1. A rotary drill bit comprising:
a bit body with a bit rotational axis extending through the bit body;
a plurality of blades disposed outwardly from a plurality of exterior portions of the bit body;
a plurality of cutting elements disposed outwardly from a plurality of exterior portions of each blade;
at least one of the blades having a substantially arched configuration;
each blade comprising a leading surface and a trailing surface, the leading surface disposed on the side of the blade toward the direction of rotation of the rotary drill bit, the trailing surface disposed on the side of the blade opposite to the direction of rotation of the rotary drill bit;
a plurality of junk slots, each of the junk slots disposed between an adjacent leading surface and an adjacent trailing surface of associated blades; and
at least one blade having at least one contour formed on a portion of at least one of the locations selected from a group consisting of the leading surface of the blade, the trailing surface of the blade, and both the leading surface and the trailing surface of the blade.
2. The rotary drill bit of claim 1, the blades comprising a plurality of primary blades and at least one secondary blade, the at least one secondary blade disposed between primary blades.
3. The rotary drill bit of claim 1, the contour comprising: a protrusion, a recess, a slope, or combinations thereof.
4. The rotary drill bit of claim 1, the at least one blade further comprising:
at least one of the leading surface or the trailing surface disposed substantially in a plane; and
the contour comprising a deviation from the plane at a portion of at least one of the leading surface or the trailing surface of the blade.
5. The rotary drill bit of claim 1, the at least one blade further comprising a protrusion operable to optimize fluid-flow through an associated junk slot.
6. The rotary drill bit of claim 5, the protrusion proximate to a nozzle.
7. The rotary drill bit of claim 6, the protrusion operating as a diffuser to the nozzle.

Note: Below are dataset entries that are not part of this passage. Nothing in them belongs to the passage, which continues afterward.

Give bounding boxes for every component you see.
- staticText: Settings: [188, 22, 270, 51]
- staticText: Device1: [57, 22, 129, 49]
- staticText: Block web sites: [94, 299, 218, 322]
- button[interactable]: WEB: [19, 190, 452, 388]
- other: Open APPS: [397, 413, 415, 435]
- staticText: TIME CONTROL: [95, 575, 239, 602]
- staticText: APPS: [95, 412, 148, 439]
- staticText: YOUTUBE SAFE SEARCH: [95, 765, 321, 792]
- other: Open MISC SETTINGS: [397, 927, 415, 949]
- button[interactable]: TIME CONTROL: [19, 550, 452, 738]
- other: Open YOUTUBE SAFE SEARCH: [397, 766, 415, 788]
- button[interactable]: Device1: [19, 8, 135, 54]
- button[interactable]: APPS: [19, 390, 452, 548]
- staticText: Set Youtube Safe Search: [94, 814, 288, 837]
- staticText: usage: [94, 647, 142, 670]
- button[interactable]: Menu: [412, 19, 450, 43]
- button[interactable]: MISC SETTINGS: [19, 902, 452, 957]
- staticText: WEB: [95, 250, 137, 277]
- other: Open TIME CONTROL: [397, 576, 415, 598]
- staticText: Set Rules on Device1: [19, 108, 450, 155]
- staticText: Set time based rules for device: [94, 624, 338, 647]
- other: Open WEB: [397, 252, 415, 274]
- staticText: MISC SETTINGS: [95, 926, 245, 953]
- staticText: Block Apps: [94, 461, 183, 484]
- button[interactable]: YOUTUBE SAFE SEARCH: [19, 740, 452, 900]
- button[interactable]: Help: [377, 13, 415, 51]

8. A rotary drill bit comprising:
a bit body with a bit rotational axis extending through the bit body;
a plurality of blades disposed outwardly from a plurality of exterior portions of the bit body;
a plurality of cutting elements disposed outwardly from a plurality of exterior portions of each blade;
at least one of the blades having a substantially arched configuration;
each blade comprising a leading surface and a trailing surface, the leading surface disposed on the side of the blade toward the direction of rotation of the rotary drill bit, the trailing surface disposed on the side of the blade opposite to the direction of rotation of the rotary drill bit;
a plurality of junk slots, each of the junk slots disposed between an adjacent leading surface and an adjacent trailing surface of associated blades; and
at least one blade having at least one extension extending therefrom at an optimum location, the extension operable to optimize fluid-flow through an associated junk slot.

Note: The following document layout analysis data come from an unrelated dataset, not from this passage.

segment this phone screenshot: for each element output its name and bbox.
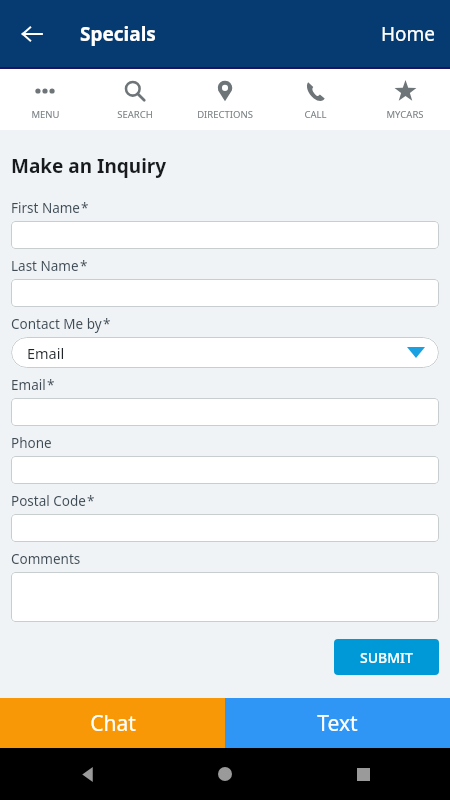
staticText: SEARCH xyxy=(117,108,153,121)
button[interactable]: MYCARS xyxy=(360,69,450,130)
button[interactable]: Chat xyxy=(0,698,225,748)
staticText: CALL xyxy=(304,108,327,121)
staticText: Comments xyxy=(11,550,81,568)
staticText: Email xyxy=(11,376,46,394)
staticText: SUBMIT xyxy=(360,648,413,667)
button[interactable]: MENU xyxy=(0,69,90,130)
button[interactable]: DIRECTIONS xyxy=(180,69,270,130)
button[interactable] xyxy=(11,221,439,249)
staticText: * xyxy=(80,257,88,275)
button[interactable]: SEARCH xyxy=(90,69,180,130)
staticText: * xyxy=(103,315,111,333)
button[interactable] xyxy=(11,572,439,622)
staticText: Make an Inquiry xyxy=(11,153,167,179)
staticText: Specials xyxy=(80,21,156,47)
button[interactable]: SUBMIT xyxy=(334,639,439,675)
staticText: Last Name xyxy=(11,257,79,275)
staticText: Contact Me by xyxy=(11,315,102,333)
staticText: Email xyxy=(27,343,65,363)
staticText: Phone xyxy=(11,434,52,452)
button[interactable]: Back xyxy=(10,12,54,56)
button[interactable]: Email xyxy=(11,337,439,368)
button[interactable] xyxy=(11,398,439,426)
staticText: Postal Code xyxy=(11,492,86,510)
button[interactable]: Home xyxy=(208,757,242,791)
staticText: * xyxy=(87,492,95,510)
staticText: Chat xyxy=(90,709,136,738)
button[interactable] xyxy=(11,514,439,542)
button[interactable]: Back xyxy=(70,757,104,791)
staticText: Home xyxy=(381,21,436,47)
staticText: DIRECTIONS xyxy=(197,108,253,121)
button[interactable]: Recent apps xyxy=(346,757,380,791)
staticText: MYCARS xyxy=(386,108,424,121)
button[interactable] xyxy=(11,279,439,307)
staticText: * xyxy=(81,199,89,217)
staticText: Text xyxy=(317,709,358,738)
button[interactable]: Home xyxy=(367,11,450,57)
staticText: MENU xyxy=(31,108,60,121)
button[interactable] xyxy=(11,456,439,484)
staticText: First Name xyxy=(11,199,80,217)
staticText: * xyxy=(47,376,55,394)
button[interactable]: Text xyxy=(225,698,450,748)
button[interactable]: CALL xyxy=(270,69,360,130)
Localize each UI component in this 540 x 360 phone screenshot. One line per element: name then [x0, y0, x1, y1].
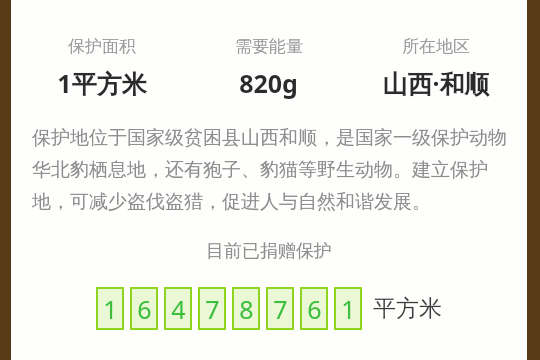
- staticText: 4: [171, 292, 186, 326]
- staticText: 1: [103, 292, 118, 326]
- button[interactable]: 6: [130, 287, 158, 330]
- staticText: 820g: [239, 66, 298, 100]
- staticText: 地，可减少盗伐盗猎，促进人与自然和谐发展。: [32, 190, 431, 214]
- staticText: 山西·和顺: [382, 66, 490, 100]
- button[interactable]: 6: [300, 287, 328, 330]
- staticText: 1: [341, 292, 356, 326]
- staticText: 保护地位于国家级贫困县山西和顺，是国家一级保护动物: [32, 126, 507, 150]
- staticText: 保护面积: [68, 36, 136, 57]
- button[interactable]: 7: [266, 287, 294, 330]
- staticText: 需要能量: [235, 36, 303, 57]
- staticText: 7: [273, 292, 288, 326]
- staticText: 7: [205, 292, 220, 326]
- button[interactable]: 7: [198, 287, 226, 330]
- staticText: 1平方米: [57, 66, 147, 100]
- button[interactable]: 保护面积: [19, 36, 185, 100]
- staticText: 所在地区: [402, 36, 470, 57]
- button[interactable]: 所在地区: [352, 36, 519, 100]
- staticText: 目前已捐赠保护: [206, 240, 332, 263]
- staticText: 6: [137, 292, 152, 326]
- button[interactable]: 4: [164, 287, 192, 330]
- staticText: 平方米: [373, 294, 442, 323]
- staticText: 6: [307, 292, 322, 326]
- button[interactable]: 需要能量: [185, 36, 352, 100]
- staticText: 8: [239, 292, 254, 326]
- staticText: 华北豹栖息地，还有狍子、豹猫等野生动物。建立保护: [32, 158, 488, 182]
- button[interactable]: 1: [334, 287, 362, 330]
- button[interactable]: 8: [232, 287, 260, 330]
- button[interactable]: 1: [96, 287, 124, 330]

9. The rotary drill bit of claim 8, the blades comprising a plurality of primary blades and at least one secondary blade, the at least one secondary blade disposed between primary blades.

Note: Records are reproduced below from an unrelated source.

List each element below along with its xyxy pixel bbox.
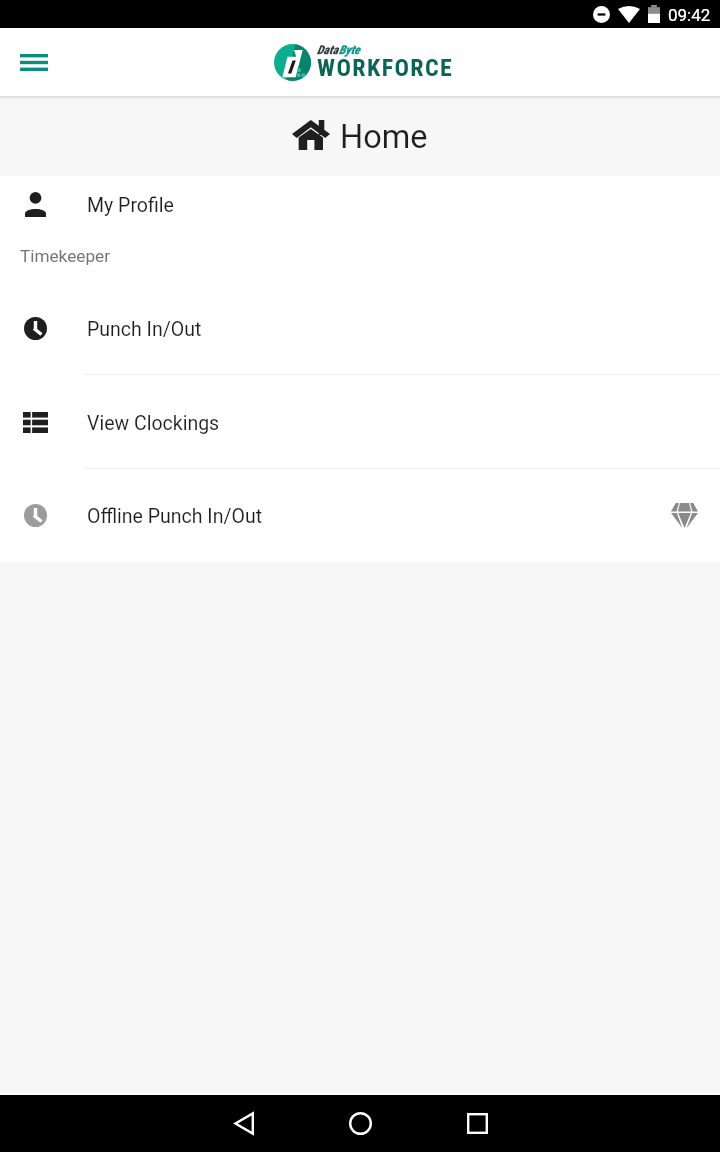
button[interactable]: Recent apps [419,1095,535,1152]
staticText: Byte [339,43,360,57]
button[interactable]: Punch In/Out [0,281,720,375]
button[interactable]: Open navigation menu [6,34,62,90]
staticText: My Profile [87,194,174,217]
button[interactable]: Offline Punch In/Out [0,469,720,562]
staticText: 09:42 [668,5,711,25]
staticText: Home [340,118,428,156]
staticText: Offline Punch In/Out [87,505,263,528]
staticText: Timekeeper [20,246,110,266]
staticText: WORKFORCE [317,54,454,82]
button[interactable]: Home [302,1095,418,1152]
button[interactable]: My Profile [0,176,720,232]
staticText: View Clockings [87,412,220,435]
button[interactable]: View Clockings [0,375,720,469]
staticText: Data [317,43,339,57]
button[interactable]: Back [186,1095,302,1152]
staticText: Punch In/Out [87,318,202,341]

10. The rotary drill bit of claim 8, the extension proximate to a nozzle.
11. The rotary drill bit of claim 8, the extension operating as a diffuser, the diffuser operable to optimize fluid-flow through the associated junk slot.
12. The rotary drill bit of claim 8, the at least one blade further comprising at least one contour, the contour located on the blade on at least one of the locations selected from a group consisting of: the leading surface of the blade, the trailing surface of the blade, and both the leading surface and the trailing surface of the blade.
13. The rotary drill bit of claim 12, the contour comprising: a protrusion, a recess, a slope, or combinations thereof.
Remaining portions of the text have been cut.